Any time a strategic decision changes how the company is owned, governed or contractually bound — incorporation, fundraising, M&A, restructuring, shareholder agreements, or major commercial contracts. Earlier engagement always costs less than later remediation.

A notary (notaire) is a public officer who authenticates specific deeds (mainly real-estate transfers and certain family-law acts). A corporate lawyer (avocat) advises on strategy, negotiates and drafts company documents, and represents you in disputes. The two roles complement rather than overlap.

Yes — most of our clients are foreign suppliers, investors or holding entities. We bridge the gap between French law and your home jurisdiction's expectations and deliver everything bilingually.

The SAS (Société par Actions Simplifiée) is the default choice for most international structures: flexible governance, single shareholder allowed, no minimum capital, and works cleanly with foreign holding entities.
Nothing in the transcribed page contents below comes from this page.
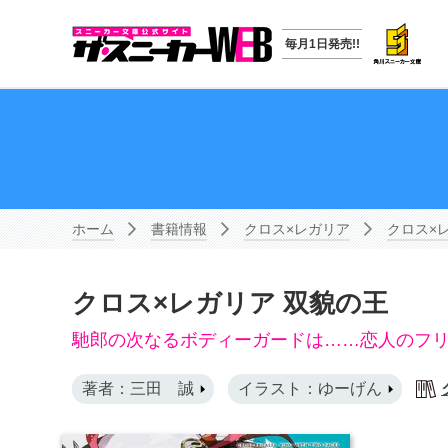
毎月1日発売!!
ホーム
書籍情報
クロス×レガリア
クロス×
クロス×レガリア 双貌の王
馳郎の次なるボディーガードは……恋人のフ
著者：三田 誠
イラスト：ゆーげん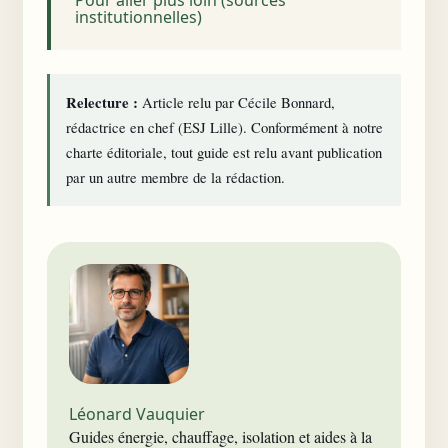
Pour aller plus loin (sources
institutionnelles)
Relecture :
Article relu par Cécile Bonnard,
rédactrice en chef (ESJ Lille). Conformément à notre
charte éditoriale
, tout guide est relu avant publication
par un autre membre de la rédaction.
Léonard Vauquier
Guides énergie, chauffage, isolation et aides à la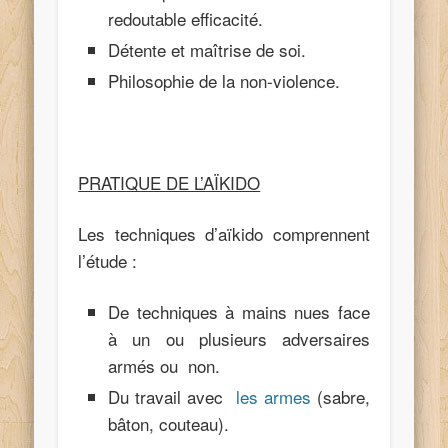
redoutable efficacité.
Détente et maîtrise de soi.
Philosophie de la non-violence.
PRATIQUE DE L’AÏKIDO
Les techniques d’aïkido comprennent
l’étude :
De techniques à mains nues face
à un ou plusieurs adversaires
armés ou non.
Du travail avec
les armes
(sabre,
bâton, couteau).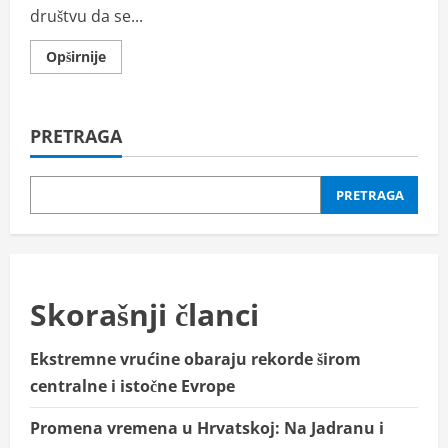
društvu da se...
Read
Opširnije
more
about
PRESUDA
KAO
OPOMENA:
PRETRAGA
Bivši
pedagoški
asistent
osuđen
na
PRETRAGA
više
od
18
godina
zatvora
zbog
zlostavljanja
Skorašnji članci
dece
Ekstremne vrućine obaraju rekorde širom
centralne i istočne Evrope
Promena vremena u Hrvatskoj: Na Jadranu i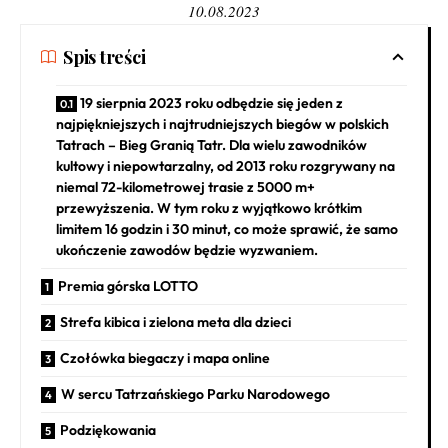
10.08.2023
Spis treści
19 sierpnia 2023 roku odbędzie się jeden z
najpiękniejszych i najtrudniejszych biegów w polskich
Tatrach – Bieg Granią Tatr. Dla wielu zawodników
kultowy i niepowtarzalny, od 2013 roku rozgrywany na
niemal 72-kilometrowej trasie z 5000 m+
przewyższenia. W tym roku z wyjątkowo krótkim
limitem 16 godzin i 30 minut, co może sprawić, że samo
ukończenie zawodów będzie wyzwaniem.
Premia górska LOTTO
Strefa kibica i zielona meta dla dzieci
Czołówka biegaczy i mapa online
W sercu Tatrzańskiego Parku Narodowego
Podziękowania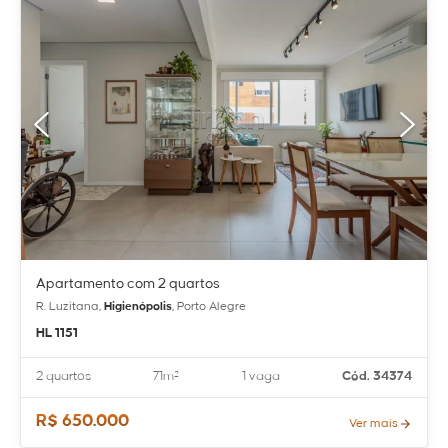
Apartamento com 2 quartos
R. Luzitana,
Higienópolis
, Porto Alegre
HL 1151
2 quartos
71m²
1 vaga
Cód. 34374
R$ 650.000
Ver mais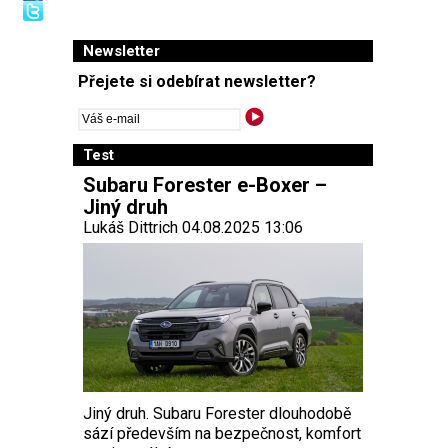
Newsletter
Přejete si odebírat newsletter?
Test
Subaru Forester e-Boxer –
Jiný druh
Lukáš Dittrich 04.08.2025 13:06
Jiný druh. Subaru Forester dlouhodobě
sází především na bezpečnost, komfort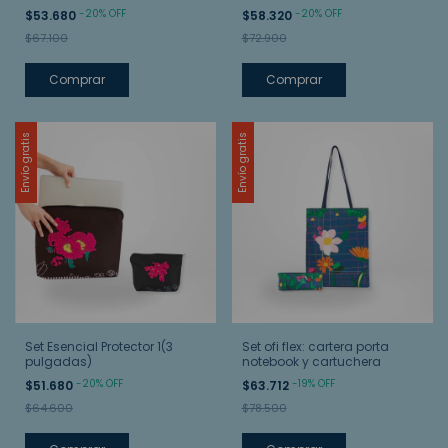
mediano y monedero
-
20
%
OFF
-
20
%
OFF
$53.680
$58.320
$67.100
$72.900
Comprar
Comprar
Envío gratis
Envío gratis
Set Esencial Protector 1(3
Set ofi flex: cartera porta
pulgadas)
notebook y cartuchera
-
20
%
OFF
-
19
%
OFF
$51.680
$63.712
$64.600
$78.500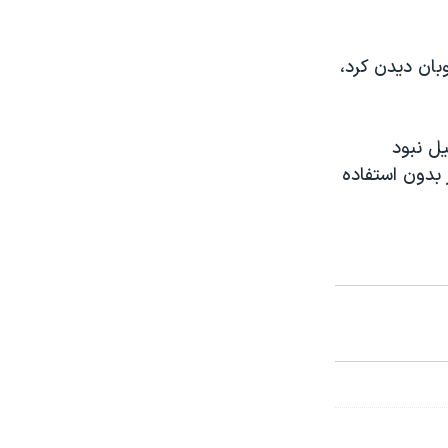
بان دیدن کرد،
یل نبود
 بدون استفاده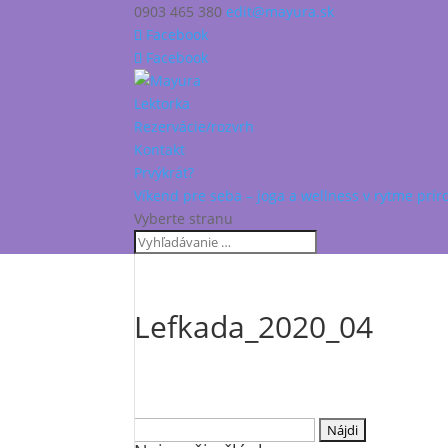
0903 465 380
edit@mayura.sk
Facebook
Facebook
Lektorka
Rezervácie/rozvrh
Kontakt
Prvýkrát?
Víkend pre seba – joga a wellness v rytme prír
Vyberte stranu
Lefkada_2020_04
Hľadať: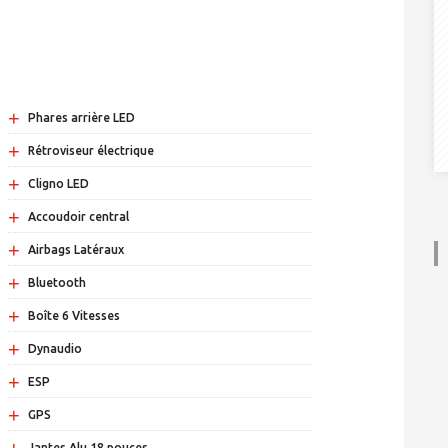
+
Phares arrière LED
+
Rétroviseur électrique
+
Cligno LED
+
Accoudoir central
+
Airbags Latéraux
+
Bluetooth
+
Boîte 6 Vitesses
+
Dynaudio
+
ESP
+
GPS
Jantes Alu 18 pouces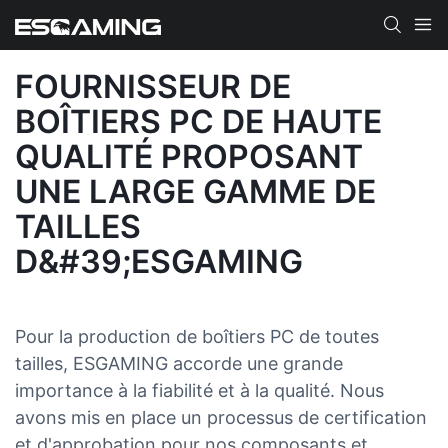
FOURNISSEUR DE
BOÎTIERS PC DE HAUTE
QUALITÉ PROPOSANT
UNE LARGE GAMME DE
TAILLES
D&#39;ESGAMING
Pour la production de boîtiers PC de toutes
tailles, ESGAMING accorde une grande
importance à la fiabilité et à la qualité. Nous
avons mis en place un processus de certification
et d'approbation pour nos composants et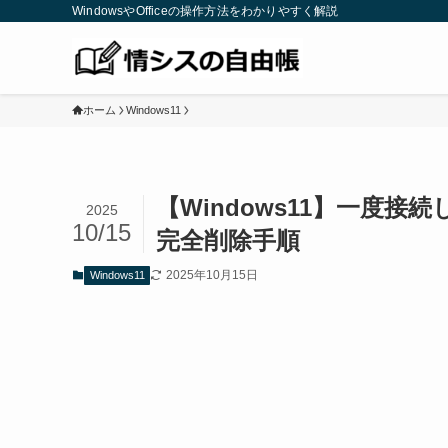
WindowsやOfficeの操作方法をわかりやすく解説
ホーム
Windows11
【Windows11】一度接続
2025
10/15
完全削除手順
2025年10月15日
Windows11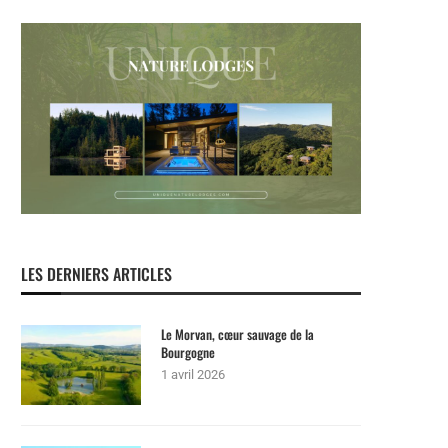
LES DERNIERS ARTICLES
Le Morvan, cœur sauvage de la
Bourgogne
1 avril 2026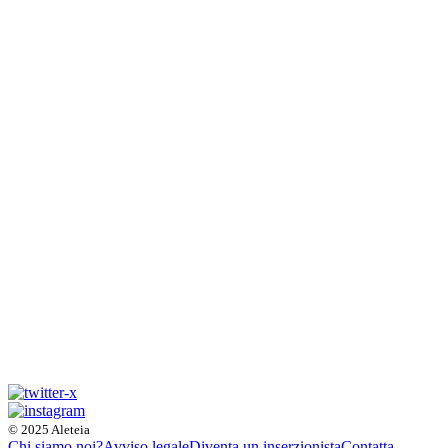
© 2025 Aleteia
Chi siamo noi?
Avviso legale
Diventa un inserzionista
Contatta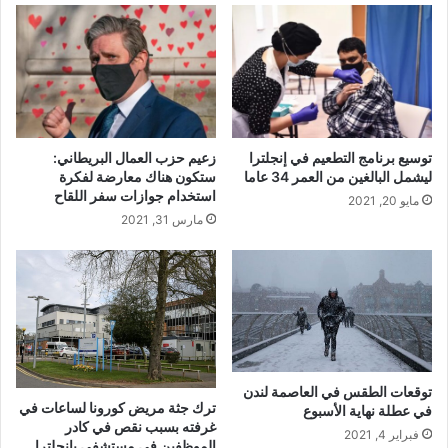
توسيع برنامج التطعيم في إنجلترا
زعيم حزب العمال البريطاني:
ليشمل البالغين من العمر 34 عاما
ستكون هناك معارضة لفكرة
استخدام جوازات سفر اللقاح
مايو 20, 2021
مارس 31, 2021
توقعات الطقس في العاصمة لندن
ترك جثة مريض كورونا لساعات في
في عطلة نهاية الأسبوع
غرفته بسبب نقص في كادر
فبراير 4, 2021
الموظفين في مستشفى بإنجلترا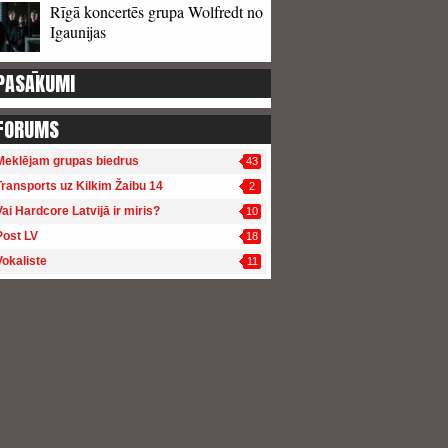
Rīgā koncertēs grupa Wolfredt no
Igaunijas
PASĀKUMI
FORUMS
Meklējam grupas biedrus
43
Transports uz Kilkim Žaibu 14
2
Vai Hardcore Latvijā ir miris?
10
Post LV
18
Vokaliste
11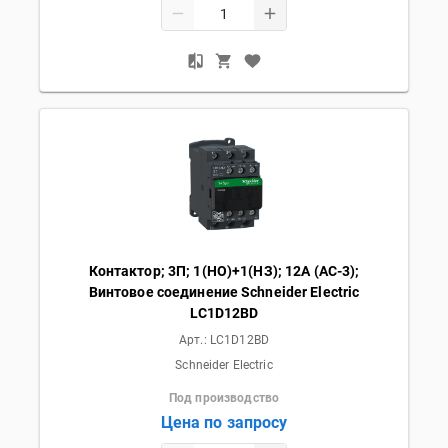
Контактор; 3П; 1(НО)+1(НЗ); 12А (AC-3);
Винтовое соединение Schneider Electric
LC1D12BD
Арт.:
LC1D12BD
Schneider Electric
Под производство
Цена по запросу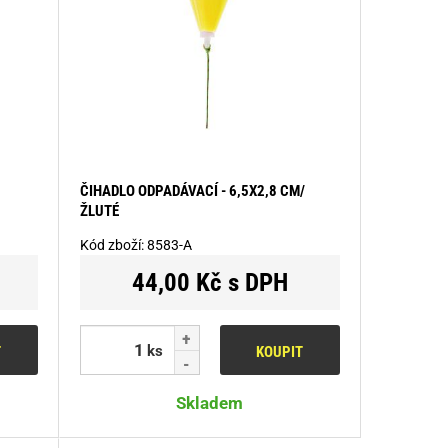
ČIHADLO ODPADÁVACÍ - 6,5X2,8 CM/
ŽLUTÉ
Kód zboží:
8583-A
44,00 Kč s DPH
ks
T
KOUPIT
Skladem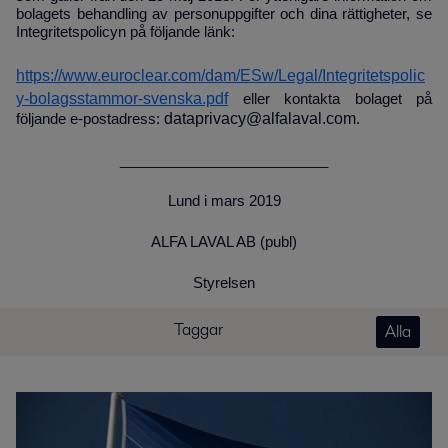
bolagets behandling av personuppgifter och dina rättigheter, se
Integritetspolicyn på följande länk:
https://www.euroclear.com/dam/ESw/Legal/Integritetspolic
y-bolagsstammor-svenska.pdf
eller kontakta bolaget på
dataprivacy@alfalaval.com
följande e-postadress:
.
__________________________
Lund i mars 2019
ALFA LAVAL AB (publ)
Styrelsen
Taggar
Alla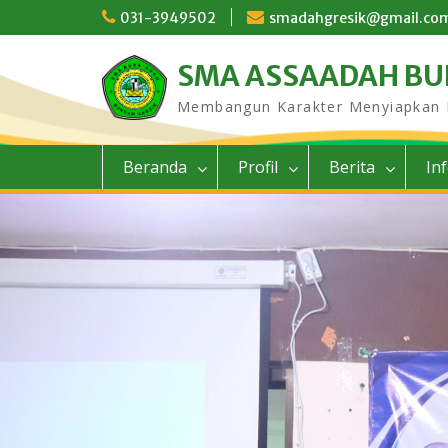
Skip
031-3949502
smadahgresik@gmail.co
to
content
SMA ASSAADAH B
Membangun Karakter Menyiapkan
Beranda
Profil
Berita
In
We assess SARL, SA, SCI on the merits when the situation calls for it.

Yes — communications with a French avocat are protected by the secret professionnel (Article 66-5 of the Law of 31 December 1971). This protection is broader than the common-law attorney-client privilege and applies to written and oral exchanges.

We work on fixed fees for clearly scoped engagements (incorporation, contract drafting, audits) and on monthly retainers for ongoing advisory. Hourly billing is the exception, not the default. You always know the cost before work starts.

Typical timeline is 2–3 weeks from KYC kick-off to RCS registration, assuming standard documentation. Holding-company structures, foreign-shareholder identification or in-kind contributions can extend this — we flag the gating items at the first meeting.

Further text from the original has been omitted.